Streaming movies and TV over the web on Netflix is the biggest source of traffic in North America.
When Netflix started gaining steam among my friends in the early Oughts, I was impressed at being able to get virtually any film I wanted delivered to my door – even if I rarely watched them. Now though, I’m still a member of Netflix but I don’t bother to have DVDs mailed to me anymore because I can stream anything I want through my Xbox 360. It appears that I’m not alone as a report from broadband network company Sandvine states that 29.7 percent of all downstream internet traffic comes from Netflix streaming during peak usage hours. If you combine that with offer forms of “real-time entertainment” like Hulu or videos on The Escapist, the traffic accounts for 49.2 percent of peak bandwidth usage in North America.
The boost in traffic for Netflix – a growth of 44 percent from Sandvine’s report last fall – points to the growing trend for people to access entertainment on-demand. If you consider the rise of DVR services, we are definitely no longer content with being tied to a schedule of programming.

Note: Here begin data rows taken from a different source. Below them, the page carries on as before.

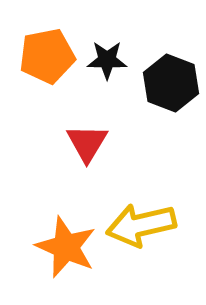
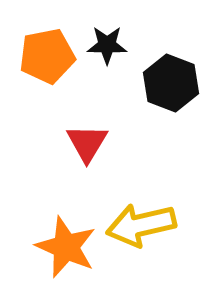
black star: moved 15 px up
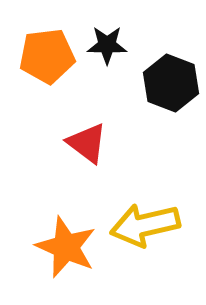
orange pentagon: rotated 4 degrees clockwise
red triangle: rotated 24 degrees counterclockwise
yellow arrow: moved 4 px right
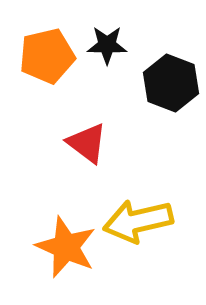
orange pentagon: rotated 6 degrees counterclockwise
yellow arrow: moved 7 px left, 4 px up
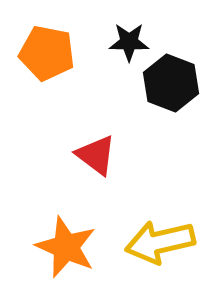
black star: moved 22 px right, 3 px up
orange pentagon: moved 3 px up; rotated 24 degrees clockwise
red triangle: moved 9 px right, 12 px down
yellow arrow: moved 22 px right, 21 px down
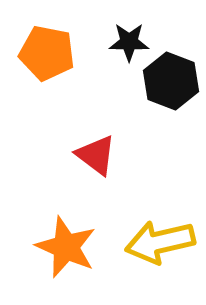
black hexagon: moved 2 px up
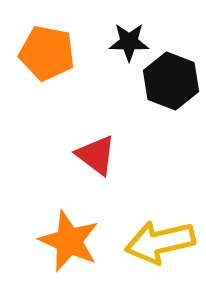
orange star: moved 3 px right, 6 px up
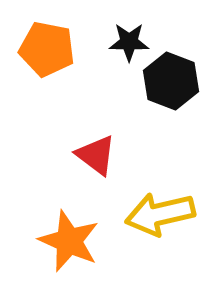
orange pentagon: moved 4 px up
yellow arrow: moved 28 px up
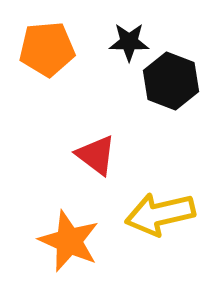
orange pentagon: rotated 16 degrees counterclockwise
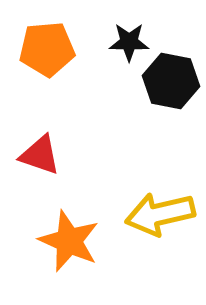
black hexagon: rotated 10 degrees counterclockwise
red triangle: moved 56 px left; rotated 18 degrees counterclockwise
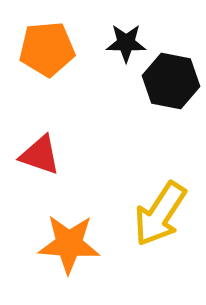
black star: moved 3 px left, 1 px down
yellow arrow: rotated 44 degrees counterclockwise
orange star: moved 3 px down; rotated 20 degrees counterclockwise
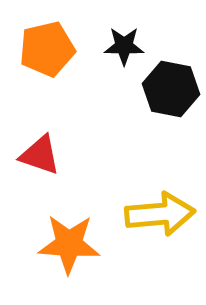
black star: moved 2 px left, 3 px down
orange pentagon: rotated 8 degrees counterclockwise
black hexagon: moved 8 px down
yellow arrow: rotated 128 degrees counterclockwise
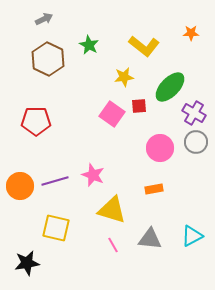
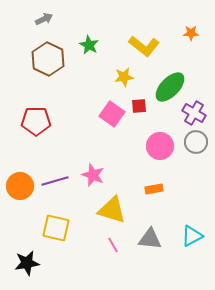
pink circle: moved 2 px up
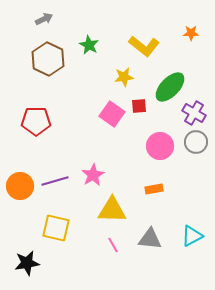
pink star: rotated 20 degrees clockwise
yellow triangle: rotated 16 degrees counterclockwise
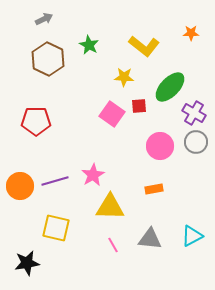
yellow star: rotated 12 degrees clockwise
yellow triangle: moved 2 px left, 3 px up
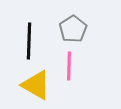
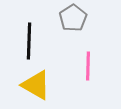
gray pentagon: moved 11 px up
pink line: moved 19 px right
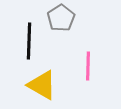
gray pentagon: moved 12 px left
yellow triangle: moved 6 px right
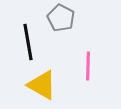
gray pentagon: rotated 12 degrees counterclockwise
black line: moved 1 px left, 1 px down; rotated 12 degrees counterclockwise
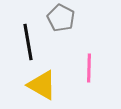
pink line: moved 1 px right, 2 px down
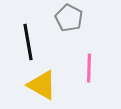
gray pentagon: moved 8 px right
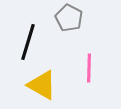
black line: rotated 27 degrees clockwise
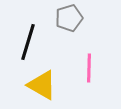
gray pentagon: rotated 28 degrees clockwise
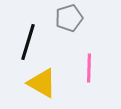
yellow triangle: moved 2 px up
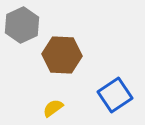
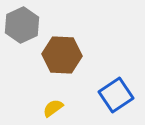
blue square: moved 1 px right
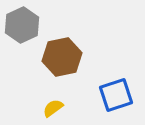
brown hexagon: moved 2 px down; rotated 15 degrees counterclockwise
blue square: rotated 16 degrees clockwise
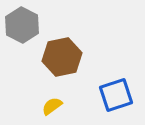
gray hexagon: rotated 8 degrees counterclockwise
yellow semicircle: moved 1 px left, 2 px up
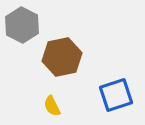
yellow semicircle: rotated 80 degrees counterclockwise
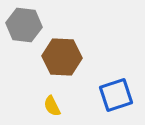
gray hexagon: moved 2 px right; rotated 20 degrees counterclockwise
brown hexagon: rotated 15 degrees clockwise
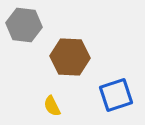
brown hexagon: moved 8 px right
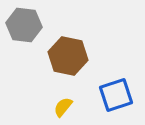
brown hexagon: moved 2 px left, 1 px up; rotated 9 degrees clockwise
yellow semicircle: moved 11 px right, 1 px down; rotated 65 degrees clockwise
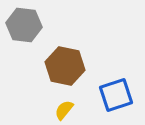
brown hexagon: moved 3 px left, 10 px down
yellow semicircle: moved 1 px right, 3 px down
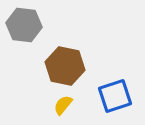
blue square: moved 1 px left, 1 px down
yellow semicircle: moved 1 px left, 5 px up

“That speaks to an insatiable demand we all have for accessing information and entertainment over different mediums at different times,” said Tom Donnelly from Sandvine.
Science-fiction has portrayed entertainment in various ways, from the “walls” of television in Fahrenheit 451 to the multiple channel watching Marty McFly Jr. indulges in Back to the Future II. But even such fantasies will pale compared to how entertainment will be distributed in even five years time.
Soon, humans will be able to access whatever content we want, whenever we want. Netflix is only the beginning.